─── Extracted entries ───

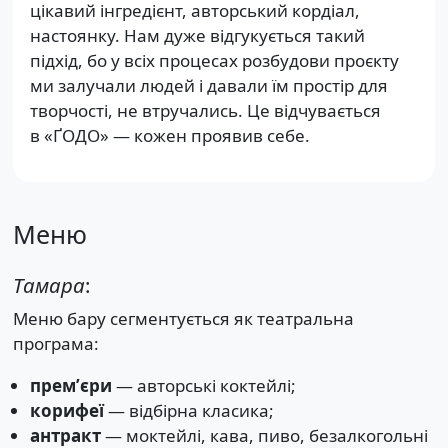
цікавий інгредієнт, авторський кордіал,
настоянку. Нам дуже відгукується такий
підхід, бо у всіх процесах розбудови проєкту
ми залучали людей і давали їм простір для
творчості, не втручались. Це відчувається
в «ҐОДО» — кожен проявив себе.
Меню
Тамара
:
Меню бару сегментується як театральна
програма:
премʼєри
— авторські коктейлі;
корифеї
— відбірна класика;
антракт
— моктейлі, кава, пиво, безалкогольні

───

**Assignment:** Please print the entries above exactly. Skip every picture.

**Solution for this problem:**
цікавий інгредієнт, авторський кордіал,
настоянку. Нам дуже відгукується такий
підхід, бо у всіх процесах розбудови проєкту
ми залучали людей і давали їм простір для
творчості, не втручались. Це відчувається
в «ҐОДО» — кожен проявив себе.
Меню
Тамара
:
Меню бару сегментується як театральна
програма:
премʼєри
— авторські коктейлі;
корифеї
— відбірна класика;
антракт
— моктейлі, кава, пиво, безалкогольні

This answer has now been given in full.